Rik's patch instead only sets the referenced bit at
mark_page_accessed(), changing the use-once logic to work by means
of a newly created PG_new flag. The flag, set at add_to_pagecache()
time, gives pages a second round on the inactive list in case they
get referenced. Page activation is then performed if the page is
re-referenced.
Another clear advantage of not doing the list move at mark_page_accessed()
time is decreased zone->lru_lock contention and cache thrashing in
general (profiling on SMP machines would be interesting).
A possibly negative side-effect of PG_new, already mentioned by Nikita
in this list, is that used-once pages lurk around longer in cache, which
can slowdown particular workloads (it should not be hard to create such
loads).
However, the ongoing non-resident book keeping implementation makes it
possible to completly get rid of "second chance" behaviour: re-accessed
evicted pages are automatically promoted to the active list.
For example this is a real scenario where use-once mmap() is
performed:
http://www.uwsg.iu.edu/hypermail/linux/kernel/0109.2/0078.html
Patch being used for the tests is:
http://programming.kicks-ass.net/kernel-patches/page-replace/2.6.16-rc1/use_once-cleanup.patch
And here are results of larger than RAM sequential access with mmap():
2.6-git-jan-12:
Command being timed: "iozone -B -s 143360 -i 1 -i 1 -i 1 -i 1 -w"
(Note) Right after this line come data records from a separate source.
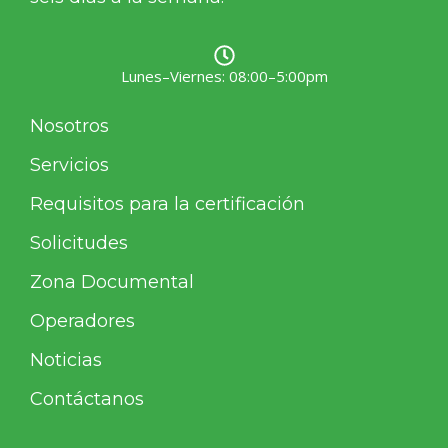
Lunes–Viernes: 08:00–5:00pm
Nosotros
Servicios
Requisitos para la certificación
Solicitudes
Zona Documental
Operadores
Noticias
Contáctanos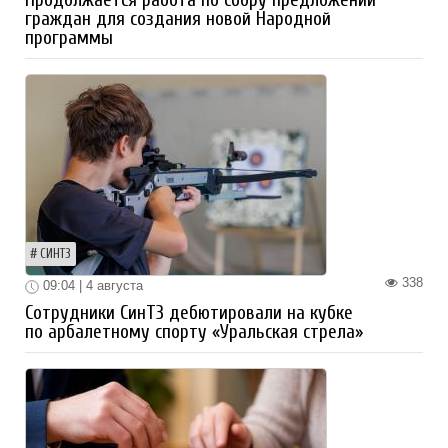
Продолжается работа по сбору предложений
граждан для создания новой Народной
программы
СИНТЗ
338
09:04 | 4 августа
Сотрудники СинТЗ дебютировали на кубке
по арбалетному спорту «Уральская стрела»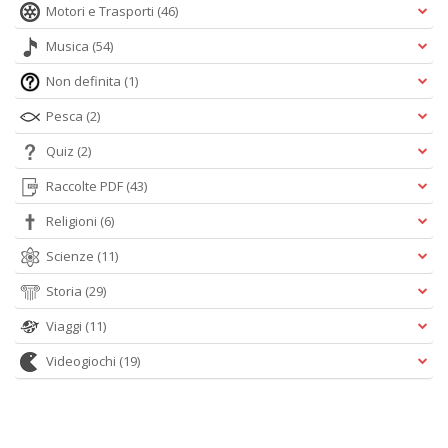
Motori e Trasporti
(46)
Musica
(54)
Non definita
(1)
Pesca
(2)
Quiz
(2)
Raccolte PDF
(43)
Religioni
(6)
Scienze
(11)
Storia
(29)
Viaggi
(11)
Videogiochi
(19)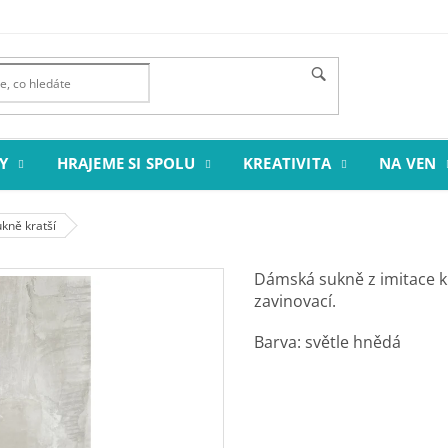
Y
HRAJEME SI SPOLU
KREATIVITA
NA VEN
kně kratší
Dámská sukně z imitace k
zavinovací.
Barva: světle hnědá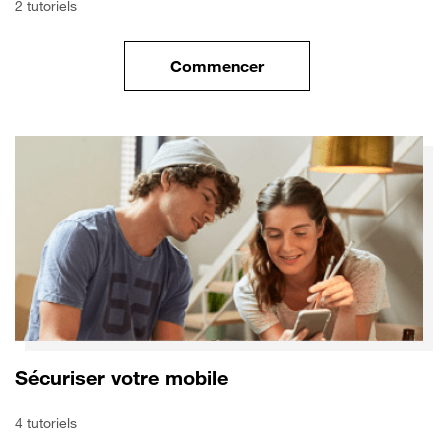
2 tutoriels
Commencer
le tuto pour Transférer vos do
Sécuriser votre mobile
4 tutoriels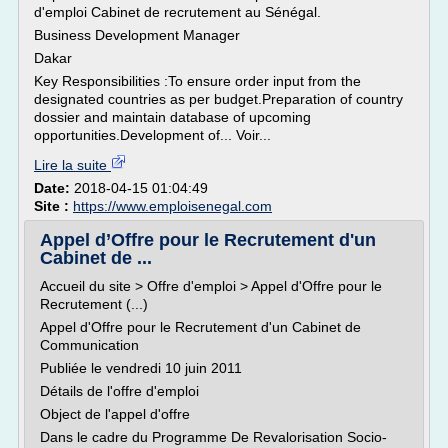
d'emploi Cabinet de recrutement au Sénégal.
Business Development Manager
Dakar
Key Responsibilities :To ensure order input from the
designated countries as per budget.Preparation of country
dossier and maintain database of upcoming
opportunities.Development of... Voir...
Lire la suite
Date:
2018-04-15 01:04:49
Site :
https://www.emploisenegal.com
Appel d’Offre pour le Recrutement d'un
Cabinet de ...
Accueil du site > Offre d'emploi > Appel d'Offre pour le
Recrutement (...)
Appel d'Offre pour le Recrutement d'un Cabinet de
Communication
Publiée le vendredi 10 juin 2011
Détails de l'offre d'emploi
Object de l'appel d'offre
Dans le cadre du Programme De Revalorisation Socio-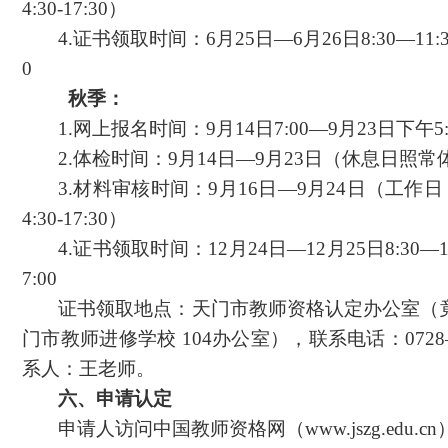
4:30-17:30）
4.证书领取时间：6月25日—6月26日8:30—11:30
0
秋季：
1.网上报名时间：9月1
4
日
7:00—9月2
3
日
下午
5
2.体检时间：9月
14
日
—9月2
3
日（休息日照常
3.材料审核时间：9月
16
日
—9月2
4
日（工作日
4:30-17:30）
4.证书领取时间：1
2
月
2
4
日
—1
2
月
2
5
日
8:30—
7:00
证书领取地点：天门市教师资格认定办公室（
门市教师进修学校
104办公室），联系电话：0728—
系人：王老师。
六、申请认定
申请人访问中国教师资格网（
www.jszg.edu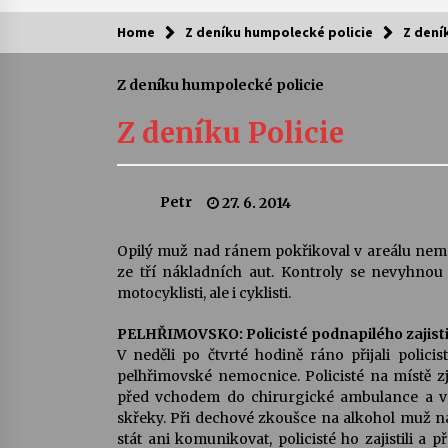
Home
Z deníku humpolecké policie
Z dení
Kam za kulturou?
Z deníku humpolecké policie
Letní koncerty ve Stromovce: Ars
Camerata a Sukuba Ensemble
Z deníku Policie
4. 8. 2026
Pozvánka na integrační festival
Petr
27. 6. 2014
Quijotova šedesátka: 28. 7.–1. 8.
2026
28. 7. 2026
Opilý muž nad ránem pokřikoval v areálu nemoc
ze tří nákladních aut. Kontroly se nevyhnou
Letní koncerty ve Stromovce: Rufu
motocyklisti, ale i cyklisti.
Miller
22. 7. 2026
PELHŘIMOVSKO: Policisté podnapilého zajistil
V neděli po čtvrté hodině ráno přijali polic
pelhřimovské nemocnice. Policisté na místě zji
Za kulturou kousek za Humpolec. 
před vchodem do chirurgické ambulance a vel
Želivě ožije odkaz Josefa Čapka
skřeky. Při dechové zkoušce na alkohol muž n
13. 7. 2026
stát ani komunikovat, policisté ho zajistili a 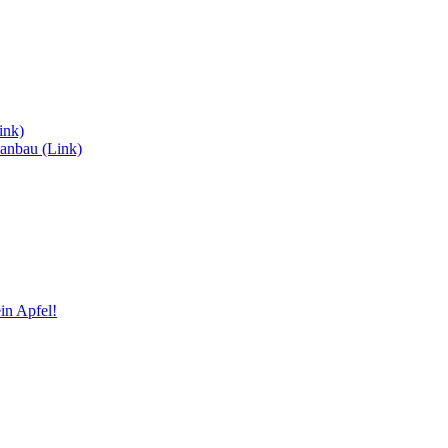
ink)
anbau (Link)
in Apfel!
Percent of CPU this job got: 6%
Elapsed (wall clock) time (h:mm:ss or m:ss): 0:34.74
2.6-git-jan-12+useonce:
Command being timed: "iozone -B -s 143360 -i 1 -i 1 -i 1 -i 1 -w"
Percent of CPU this job got: 13%
Elapsed (wall clock) time (h:mm:ss or m:ss): 0:16.22
And a few graphs of the active/inactive sizes with both read and mmap
mode, with the vanilla and use-once patched kernels:
http://hera.kernel.org/~marcelo/mm/iozone_useonce/iozone_useonce.html
Its possible to note that even using read() the vanilla VM moves
used-once pages to the active list (ie. the logic is not working as
expected).
I would vote for inclusion of the first version of use-once-cleanup
(without the arguable refill_inactive_zone() page_referenced change)
into -mm.
Comments?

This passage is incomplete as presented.